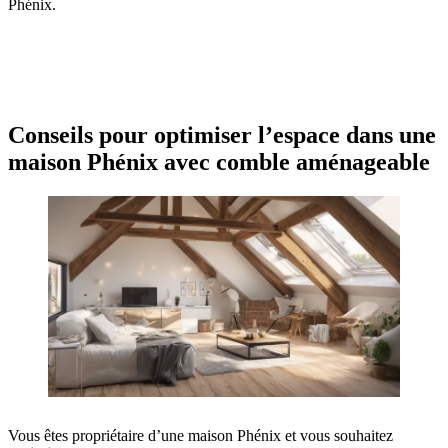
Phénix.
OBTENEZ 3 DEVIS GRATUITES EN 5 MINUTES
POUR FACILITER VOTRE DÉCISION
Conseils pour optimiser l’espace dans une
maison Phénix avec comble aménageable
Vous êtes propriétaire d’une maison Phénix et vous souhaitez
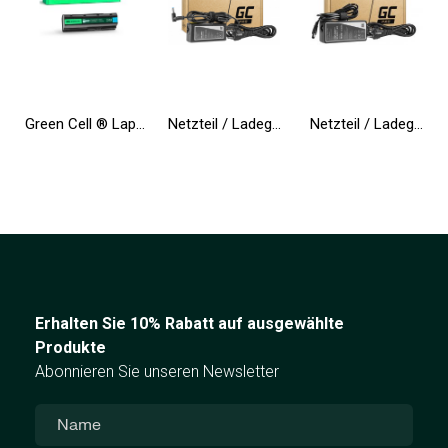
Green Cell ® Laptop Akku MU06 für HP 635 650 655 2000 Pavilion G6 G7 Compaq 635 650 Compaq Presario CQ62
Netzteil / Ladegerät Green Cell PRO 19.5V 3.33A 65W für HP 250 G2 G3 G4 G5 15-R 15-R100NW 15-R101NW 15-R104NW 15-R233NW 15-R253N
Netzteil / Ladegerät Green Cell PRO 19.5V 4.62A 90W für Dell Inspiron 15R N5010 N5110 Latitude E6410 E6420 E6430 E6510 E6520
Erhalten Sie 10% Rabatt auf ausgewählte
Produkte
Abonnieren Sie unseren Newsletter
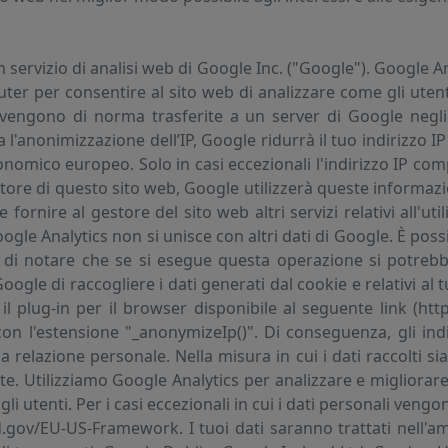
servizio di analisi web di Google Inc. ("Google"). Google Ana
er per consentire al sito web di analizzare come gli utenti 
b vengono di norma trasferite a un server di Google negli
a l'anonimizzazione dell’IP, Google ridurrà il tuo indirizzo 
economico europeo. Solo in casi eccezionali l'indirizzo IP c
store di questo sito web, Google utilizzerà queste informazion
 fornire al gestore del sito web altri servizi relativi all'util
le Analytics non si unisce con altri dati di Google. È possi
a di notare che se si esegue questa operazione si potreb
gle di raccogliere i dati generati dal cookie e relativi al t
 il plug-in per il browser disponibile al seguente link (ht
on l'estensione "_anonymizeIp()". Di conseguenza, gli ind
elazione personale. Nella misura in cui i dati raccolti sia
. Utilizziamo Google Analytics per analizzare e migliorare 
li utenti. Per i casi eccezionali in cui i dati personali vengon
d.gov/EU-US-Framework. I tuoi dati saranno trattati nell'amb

* * * *

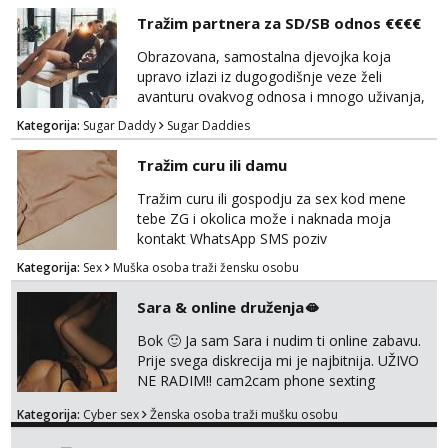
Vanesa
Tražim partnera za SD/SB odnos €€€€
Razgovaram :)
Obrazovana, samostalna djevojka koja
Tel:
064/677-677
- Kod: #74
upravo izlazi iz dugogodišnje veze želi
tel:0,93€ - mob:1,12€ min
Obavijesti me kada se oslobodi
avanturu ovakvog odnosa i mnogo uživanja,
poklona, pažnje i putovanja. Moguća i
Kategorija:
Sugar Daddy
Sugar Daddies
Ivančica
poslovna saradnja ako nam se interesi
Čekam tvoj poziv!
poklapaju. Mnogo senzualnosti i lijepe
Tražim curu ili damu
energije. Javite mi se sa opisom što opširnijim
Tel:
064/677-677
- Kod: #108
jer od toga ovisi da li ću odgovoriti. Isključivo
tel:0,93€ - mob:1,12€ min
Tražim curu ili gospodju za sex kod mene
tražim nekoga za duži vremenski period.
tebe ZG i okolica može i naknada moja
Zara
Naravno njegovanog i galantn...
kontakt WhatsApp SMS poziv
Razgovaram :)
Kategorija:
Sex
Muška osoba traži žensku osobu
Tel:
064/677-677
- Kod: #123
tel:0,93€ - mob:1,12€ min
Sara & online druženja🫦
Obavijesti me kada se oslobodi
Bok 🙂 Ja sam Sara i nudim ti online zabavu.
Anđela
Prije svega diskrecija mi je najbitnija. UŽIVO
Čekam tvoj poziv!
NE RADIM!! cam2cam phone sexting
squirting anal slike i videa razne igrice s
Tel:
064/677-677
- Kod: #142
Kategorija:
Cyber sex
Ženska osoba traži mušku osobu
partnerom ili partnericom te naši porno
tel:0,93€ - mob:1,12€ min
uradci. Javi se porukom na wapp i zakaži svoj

* * * *

**About this exercise**. Within the listing above, locate the line containing "Sugar Daddy" and the line containing "Tražim curu ili gospodju za sex kod mene". Reproduce those two lines and all lines between them exactly, with nothing added.

**Result for this task**.
Sugar Daddy
Sugar Daddies
Ivančica
poslovna saradnja ako nam se interesi
Čekam tvoj poziv!
poklapaju. Mnogo senzualnosti i lijepe
Tražim curu ili damu
energije. Javite mi se sa opisom što opširnijim
Tel:
064/677-677
- Kod: #108
jer od toga ovisi da li ću odgovoriti. Isključivo
tel:0,93€ - mob:1,12€ min
Tražim curu ili gospodju za sex kod mene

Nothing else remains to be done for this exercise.